Starting tomorrow, the AEC will be back at square one, conducting a primary vote recount alongside an indicative two-party count, finally to be followed by the preference distribution — a process it says is “expected to take approximately two weeks”.
In the final analysis, the preferences of the 30,081 voters in Herbert who voted for minor party or independent candidates will have been counted, checked, recounted and scrutinised once more time with the final distribution of preferences.
But that’s one time fewer than provided for by the AEC policy, which would have inserted a first distribution of preferences between the checking and the recounting.
In the meantime, scanning and optical character recognition have insinuated their way into the counting process for the reformed Senate system.

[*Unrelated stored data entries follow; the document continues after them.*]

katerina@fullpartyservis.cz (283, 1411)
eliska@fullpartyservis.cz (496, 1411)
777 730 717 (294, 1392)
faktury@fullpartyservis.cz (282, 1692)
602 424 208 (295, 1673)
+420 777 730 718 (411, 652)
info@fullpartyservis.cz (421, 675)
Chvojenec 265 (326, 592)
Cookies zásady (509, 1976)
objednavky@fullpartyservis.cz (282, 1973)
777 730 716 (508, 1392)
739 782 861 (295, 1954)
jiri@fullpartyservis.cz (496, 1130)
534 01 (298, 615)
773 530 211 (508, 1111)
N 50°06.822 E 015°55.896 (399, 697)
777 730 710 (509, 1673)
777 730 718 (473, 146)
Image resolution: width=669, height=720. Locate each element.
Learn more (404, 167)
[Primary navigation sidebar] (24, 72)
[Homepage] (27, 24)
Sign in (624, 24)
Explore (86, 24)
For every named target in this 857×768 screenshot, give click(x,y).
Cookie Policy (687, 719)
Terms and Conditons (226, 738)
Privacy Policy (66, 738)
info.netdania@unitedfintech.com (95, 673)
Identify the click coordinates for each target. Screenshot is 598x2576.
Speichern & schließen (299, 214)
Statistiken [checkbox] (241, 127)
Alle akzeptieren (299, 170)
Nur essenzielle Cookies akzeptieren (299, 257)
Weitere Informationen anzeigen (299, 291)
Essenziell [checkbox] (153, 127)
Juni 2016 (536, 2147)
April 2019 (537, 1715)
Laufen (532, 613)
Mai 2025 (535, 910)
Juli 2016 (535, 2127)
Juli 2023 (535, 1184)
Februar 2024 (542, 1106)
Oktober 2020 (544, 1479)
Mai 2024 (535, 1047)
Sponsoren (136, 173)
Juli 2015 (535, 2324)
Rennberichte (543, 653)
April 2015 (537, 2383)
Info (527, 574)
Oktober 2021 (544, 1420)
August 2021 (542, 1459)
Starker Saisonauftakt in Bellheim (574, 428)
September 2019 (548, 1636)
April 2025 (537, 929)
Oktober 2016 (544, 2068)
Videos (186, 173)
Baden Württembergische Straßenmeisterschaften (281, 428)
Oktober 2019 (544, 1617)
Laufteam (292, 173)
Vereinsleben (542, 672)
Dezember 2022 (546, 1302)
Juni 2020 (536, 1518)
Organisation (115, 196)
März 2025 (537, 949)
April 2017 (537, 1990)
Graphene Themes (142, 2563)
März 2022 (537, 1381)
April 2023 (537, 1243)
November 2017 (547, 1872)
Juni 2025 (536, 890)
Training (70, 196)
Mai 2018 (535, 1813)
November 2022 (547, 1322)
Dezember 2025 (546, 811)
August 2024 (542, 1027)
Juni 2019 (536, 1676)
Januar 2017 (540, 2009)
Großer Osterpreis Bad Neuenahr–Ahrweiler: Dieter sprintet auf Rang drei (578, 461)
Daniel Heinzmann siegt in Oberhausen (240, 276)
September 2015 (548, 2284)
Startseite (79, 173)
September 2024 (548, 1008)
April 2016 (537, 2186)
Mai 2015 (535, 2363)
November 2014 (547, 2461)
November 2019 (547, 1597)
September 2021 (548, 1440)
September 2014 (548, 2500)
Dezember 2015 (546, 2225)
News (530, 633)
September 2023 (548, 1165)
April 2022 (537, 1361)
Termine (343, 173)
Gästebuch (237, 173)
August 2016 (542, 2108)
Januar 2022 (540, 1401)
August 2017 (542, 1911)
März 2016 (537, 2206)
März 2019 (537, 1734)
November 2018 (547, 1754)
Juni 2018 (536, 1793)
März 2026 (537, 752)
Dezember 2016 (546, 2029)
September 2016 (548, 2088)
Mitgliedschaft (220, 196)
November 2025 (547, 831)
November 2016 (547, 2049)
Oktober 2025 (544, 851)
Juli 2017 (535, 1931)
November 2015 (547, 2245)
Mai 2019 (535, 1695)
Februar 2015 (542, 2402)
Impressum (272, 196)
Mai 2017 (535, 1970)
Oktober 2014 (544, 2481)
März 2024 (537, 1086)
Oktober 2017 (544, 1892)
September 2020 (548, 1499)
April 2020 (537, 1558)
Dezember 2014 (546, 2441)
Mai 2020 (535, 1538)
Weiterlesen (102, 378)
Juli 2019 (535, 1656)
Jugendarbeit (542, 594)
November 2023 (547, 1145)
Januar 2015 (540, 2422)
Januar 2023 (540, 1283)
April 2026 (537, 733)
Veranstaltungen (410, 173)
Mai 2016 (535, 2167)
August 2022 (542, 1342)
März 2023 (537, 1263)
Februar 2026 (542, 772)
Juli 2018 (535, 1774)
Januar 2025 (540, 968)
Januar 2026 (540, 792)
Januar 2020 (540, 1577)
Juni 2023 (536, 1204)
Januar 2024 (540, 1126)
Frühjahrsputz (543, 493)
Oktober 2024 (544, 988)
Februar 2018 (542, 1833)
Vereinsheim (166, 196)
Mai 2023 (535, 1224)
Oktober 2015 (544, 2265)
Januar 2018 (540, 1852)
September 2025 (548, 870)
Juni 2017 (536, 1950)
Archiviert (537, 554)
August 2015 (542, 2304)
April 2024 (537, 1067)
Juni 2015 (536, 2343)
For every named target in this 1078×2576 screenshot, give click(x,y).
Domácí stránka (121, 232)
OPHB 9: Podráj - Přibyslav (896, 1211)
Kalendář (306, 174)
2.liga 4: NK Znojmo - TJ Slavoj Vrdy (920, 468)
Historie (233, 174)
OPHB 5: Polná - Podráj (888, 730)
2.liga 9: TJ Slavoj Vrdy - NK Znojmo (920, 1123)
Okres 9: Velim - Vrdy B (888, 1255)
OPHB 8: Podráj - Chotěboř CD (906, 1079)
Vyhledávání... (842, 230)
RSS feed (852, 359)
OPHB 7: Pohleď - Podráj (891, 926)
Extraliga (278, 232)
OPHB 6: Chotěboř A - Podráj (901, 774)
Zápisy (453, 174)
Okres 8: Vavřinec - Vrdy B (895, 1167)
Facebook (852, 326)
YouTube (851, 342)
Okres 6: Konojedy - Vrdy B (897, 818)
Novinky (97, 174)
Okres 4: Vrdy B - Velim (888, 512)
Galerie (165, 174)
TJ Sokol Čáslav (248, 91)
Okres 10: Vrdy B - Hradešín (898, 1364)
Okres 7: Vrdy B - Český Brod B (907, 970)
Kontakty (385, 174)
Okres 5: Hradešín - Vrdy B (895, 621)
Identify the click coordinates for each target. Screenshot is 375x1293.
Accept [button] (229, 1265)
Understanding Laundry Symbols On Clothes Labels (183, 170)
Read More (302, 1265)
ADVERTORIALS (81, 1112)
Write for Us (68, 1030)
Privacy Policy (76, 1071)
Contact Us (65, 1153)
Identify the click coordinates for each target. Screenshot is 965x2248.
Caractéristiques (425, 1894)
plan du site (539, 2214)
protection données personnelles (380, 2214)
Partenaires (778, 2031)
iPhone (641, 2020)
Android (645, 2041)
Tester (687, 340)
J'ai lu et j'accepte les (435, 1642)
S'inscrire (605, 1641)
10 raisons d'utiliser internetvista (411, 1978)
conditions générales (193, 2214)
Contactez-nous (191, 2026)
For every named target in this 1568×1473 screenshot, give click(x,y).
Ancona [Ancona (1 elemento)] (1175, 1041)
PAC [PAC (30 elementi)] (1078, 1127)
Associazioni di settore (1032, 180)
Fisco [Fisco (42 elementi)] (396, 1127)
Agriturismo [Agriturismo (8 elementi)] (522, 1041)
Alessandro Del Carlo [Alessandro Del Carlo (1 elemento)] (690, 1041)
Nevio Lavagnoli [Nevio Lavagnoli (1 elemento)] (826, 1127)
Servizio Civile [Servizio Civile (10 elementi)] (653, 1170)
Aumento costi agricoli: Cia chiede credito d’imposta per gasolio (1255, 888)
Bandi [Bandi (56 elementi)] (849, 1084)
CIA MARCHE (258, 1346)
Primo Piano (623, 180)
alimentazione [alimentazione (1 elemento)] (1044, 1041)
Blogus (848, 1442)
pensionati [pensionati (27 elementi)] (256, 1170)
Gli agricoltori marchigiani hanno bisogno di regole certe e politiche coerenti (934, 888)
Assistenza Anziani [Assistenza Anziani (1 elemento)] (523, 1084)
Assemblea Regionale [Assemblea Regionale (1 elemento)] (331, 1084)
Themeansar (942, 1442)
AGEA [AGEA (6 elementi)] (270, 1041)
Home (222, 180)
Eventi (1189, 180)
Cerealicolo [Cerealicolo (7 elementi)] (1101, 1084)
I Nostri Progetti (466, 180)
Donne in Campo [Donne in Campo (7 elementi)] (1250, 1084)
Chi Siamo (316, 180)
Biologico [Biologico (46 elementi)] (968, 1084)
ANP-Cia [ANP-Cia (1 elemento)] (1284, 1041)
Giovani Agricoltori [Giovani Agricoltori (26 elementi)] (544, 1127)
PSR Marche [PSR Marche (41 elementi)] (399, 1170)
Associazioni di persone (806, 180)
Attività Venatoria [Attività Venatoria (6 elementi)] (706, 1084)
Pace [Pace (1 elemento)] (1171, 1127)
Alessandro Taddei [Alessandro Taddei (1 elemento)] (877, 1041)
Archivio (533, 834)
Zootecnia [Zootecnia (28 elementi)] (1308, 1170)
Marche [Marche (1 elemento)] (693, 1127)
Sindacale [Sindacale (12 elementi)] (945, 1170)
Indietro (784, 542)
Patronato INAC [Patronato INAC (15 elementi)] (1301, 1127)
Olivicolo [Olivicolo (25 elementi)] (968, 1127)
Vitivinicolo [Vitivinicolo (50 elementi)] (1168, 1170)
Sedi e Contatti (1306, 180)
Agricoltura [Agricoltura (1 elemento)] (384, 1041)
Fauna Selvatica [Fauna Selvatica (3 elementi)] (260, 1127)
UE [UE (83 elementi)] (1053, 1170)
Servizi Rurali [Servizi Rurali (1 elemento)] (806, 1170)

Events in Herbert provide good reason to think this will prove to be the thin end of a wedge.
*To read more from Crikey‘s William Bowe, visit The Poll Bludger
The Australian Electorate Commission responds:
Section 279 of the Commonwealth Electoral Act 1918 provides clear legislative capacity for the AEC to commence a recount at any point prior to the declaration of the result. The decision to move to a recount was based on the DRO’s judgement that a full distribution of preferences would not obviate the need for a full recount.
The policy document is predominately intended to guide AEC staff in responding to requests by candidates for a recount. The AEC is confident that the recount will be completed before the last date for the return of the writs for this election.